* REQUIRED WORK
Examine each line in the records below for the word "Caravaggio". Report how many lines contain it, and nothing else.

* RECORD EXCERPTS
▬▬▬
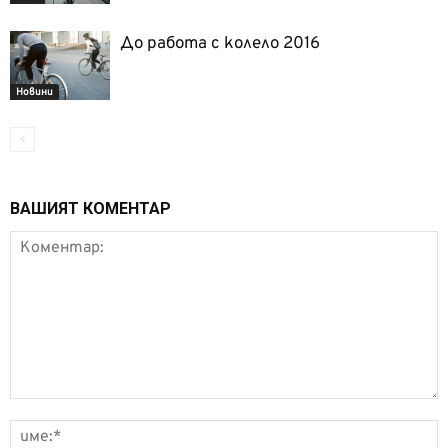
До работа с колело 2016
Новини
ВАШИЯТ КОМЕНТАР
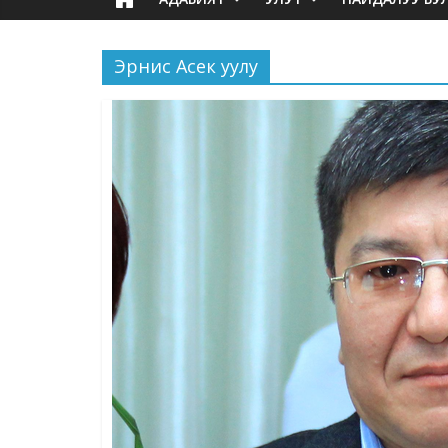
Эрнис Асек уулу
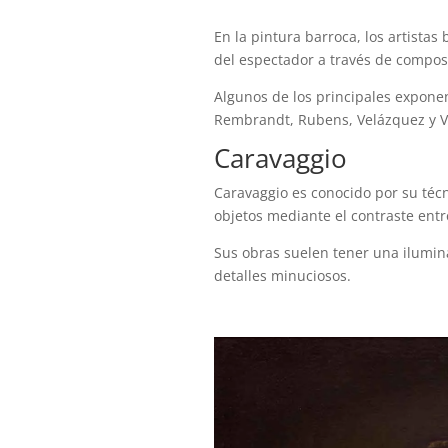
En la pintura barroca, los artista
del espectador a través de compos
Algunos de los principales exponen
Rembrandt, Rubens, Velázquez y 
Caravaggio
Caravaggio es conocido por su téc
objetos mediante el contraste entre
Sus obras suelen tener una ilumina
detalles minuciosos.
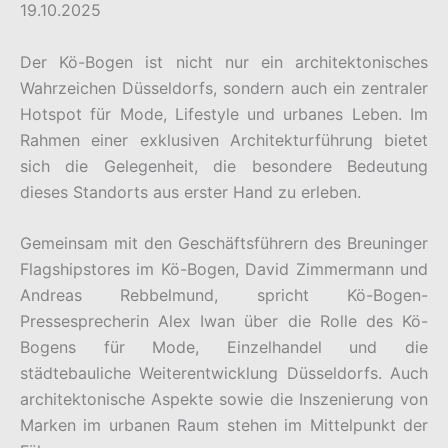
19.10.2025
Der Kö-Bogen ist nicht nur ein architektonisches
Wahrzeichen Düsseldorfs, sondern auch ein zentraler
Hotspot für Mode, Lifestyle und urbanes Leben. Im
Rahmen einer exklusiven Architekturführung bietet
sich die Gelegenheit, die besondere Bedeutung
dieses Standorts aus erster Hand zu erleben.
Gemeinsam mit den Geschäftsführern des Breuninger
Flagshipstores im Kö-Bogen, David Zimmermann und
Andreas Rebbelmund, spricht Kö-Bogen-
Pressesprecherin Alex Iwan über die Rolle des Kö-
Bogens für Mode, Einzelhandel und die
städtebauliche Weiterentwicklung Düsseldorfs. Auch
architektonische Aspekte sowie die Inszenierung von
Marken im urbanen Raum stehen im Mittelpunkt der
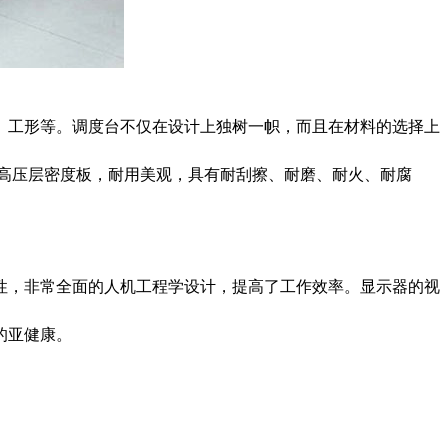
、工形等。调度台不仅在设计上独树一帜，而且在材料的选择上
的高压层密度板，耐用美观，具有耐刮擦、耐磨、耐火、耐腐
，非常全面的人机工程学设计，提高了工作效率。显示器的视
的亚健康。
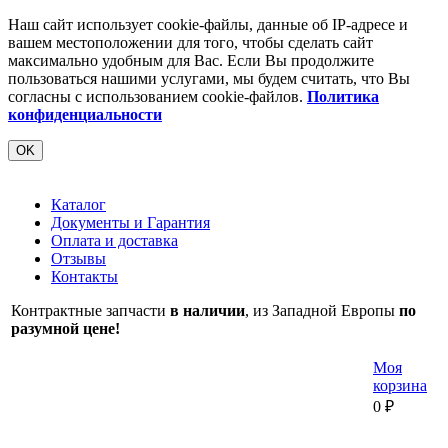
Наш сайт использует cookie-файлы, данные об IP-адресе и
вашем местоположении для того, чтобы сделать сайт
максимально удобным для Вас. Если Вы продолжите
пользоваться нашими услугами, мы будем считать, что Вы
согласны с использованием cookie-файлов.
Политика
конфиденциальности
OK
Каталог
Документы и Гарантия
Оплата и доставка
Отзывы
Контакты
Контрактные запчасти
в наличии
, из Западной Европы
по
разумной цене!
Моя
корзина
0
₽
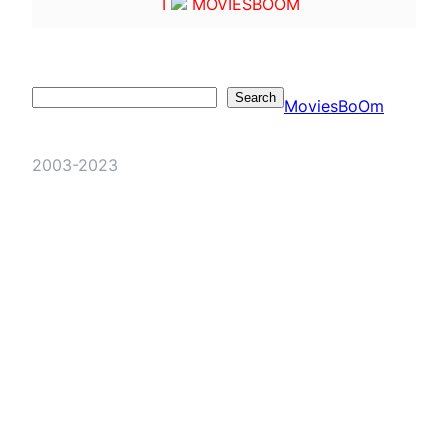
I
MOVIESBOOM
Search
Search
MoviesBoOm
2003-2023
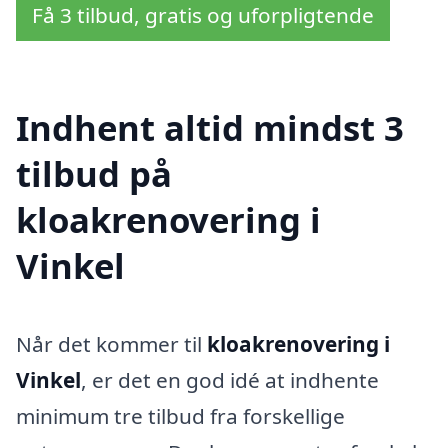
Få 3 tilbud, gratis og uforpligtende
Indhent altid mindst 3
tilbud på
kloakrenovering i
Vinkel
Når det kommer til
kloakrenovering i
Vinkel
, er det en god idé at indhente
minimum tre tilbud fra forskellige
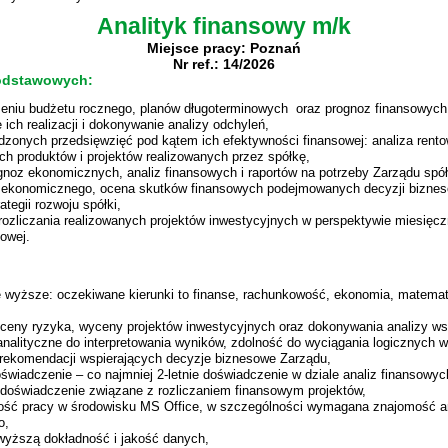
Analityk finansowy m/k
Miejsce pracy: Poznań
Nr ref.: 14/2026
odstawowych:
zeniu budżetu rocznego, planów długoterminowych oraz prognoz finansowych
 ich realizacji i dokonywanie analizy odchyleń,
dzonych przedsięwzięć pod kątem ich efektywności finansowej: analiza rent
h produktów i projektów realizowanych przez spółkę​,
gnoz ekonomicznych, analiz finansowych i raportów na potrzeby Zarządu spół
 ekonomicznego, ocena skutków finansowych podejmowanych decyzji biznes
ategii rozwoju spółki,
ozliczania realizowanych projektów inwestycyjnych w perspektywie miesięczn
cowej.
 wyższe: oczekiwane kierunki to finanse, rachunkowość, ekonomia, matemat
ceny ryzyka, wyceny projektów inwestycyjnych oraz dokonywania analizy ws
analityczne do interpretowania wyników, zdolność do wyciągania logicznych w
rekomendacji wspierających decyzje biznesowe Zarządu,
świadczenie – co najmniej 2-letnie doświadczenie w dziale analiz finansowy
doświadczenie związane z rozliczaniem finansowym projektów,
ość pracy w środowisku MS Office, w szczególności wymagana znajomość a
o,
wyższą dokładność i jakość danych,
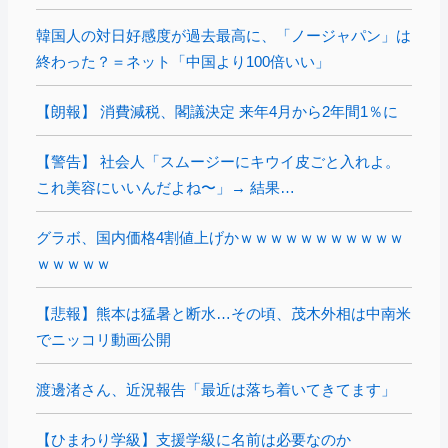
韓国人の対日好感度が過去最高に、「ノージャパン」は
終わった？＝ネット「中国より100倍いい」
【朗報】 消費減税、閣議決定 来年4月から2年間1％に
【警告】 社会人「スムージーにキウイ皮ごと入れよ。
これ美容にいいんだよね〜」→ 結果…
グラボ、国内価格4割値上げかｗｗｗｗｗｗｗｗｗｗｗ
ｗｗｗｗｗ
【悲報】熊本は猛暑と断水…その頃、茂木外相は中南米
でニッコリ動画公開
渡邊渚さん、近況報告「最近は落ち着いてきてます」
【ひまわり学級】支援学級に名前は必要なのか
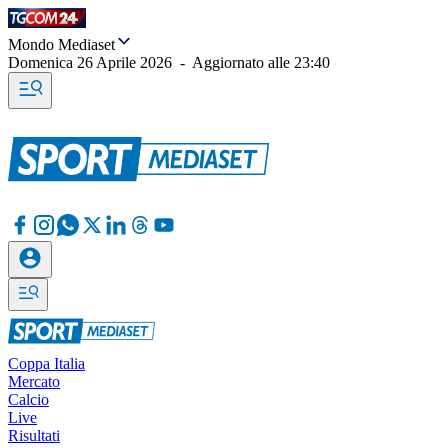
Mondo Mediaset
Domenica 26 Aprile 2026
-
Aggiornato alle
23:40
Coppa Italia
Mercato
Calcio
Live
Risultati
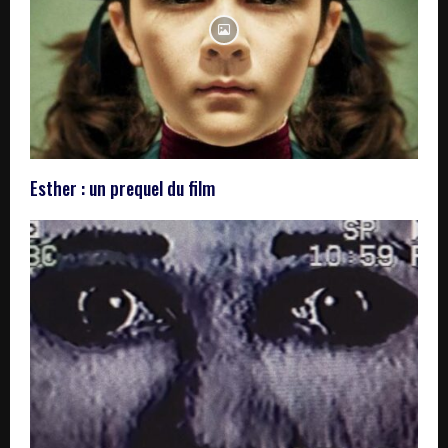
Esther : un prequel du film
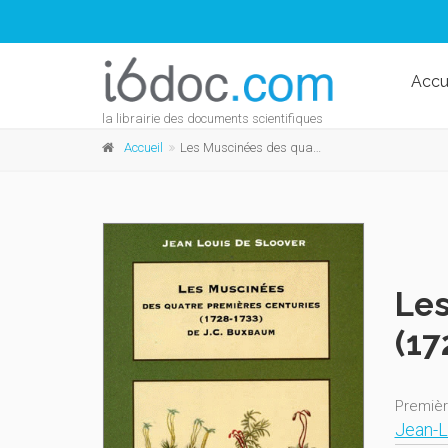
Accu
la librairie des documents scientifiques
Accueil
Les Muscinées des quatre premières centuries (1723-1733)
Les
(17
Premièr
Jean-L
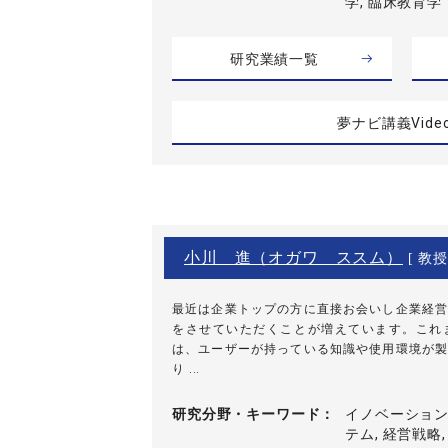
学, 臨床教育学
研究業績一覧
夢ナビ講義Vide
小川 進（オガワ ススム）
[ 教授
最近は企業トップの方に直接お会いし企業経営
をさせていただくことが増えています。これ
は、ユーザーが持っている知識や使用環境が製
り ...
研究分野・
キーワード
イノベーション,
テム, 経営戦略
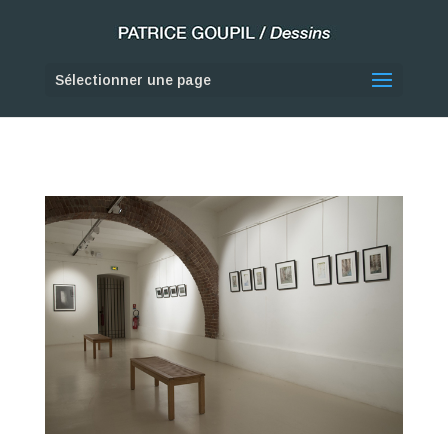
Sélectionner une page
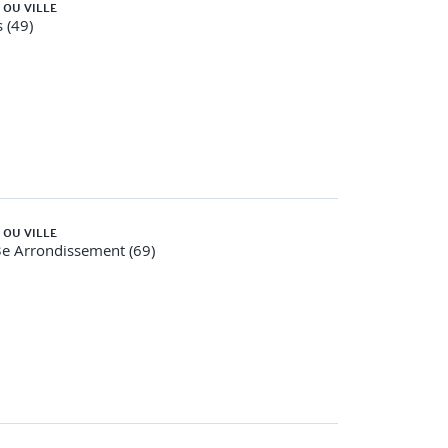
 OU VILLE
 (49)
 OU VILLE
e Arrondissement (69)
▬▬▬
* SOLUTION TO THE PROBLEM
2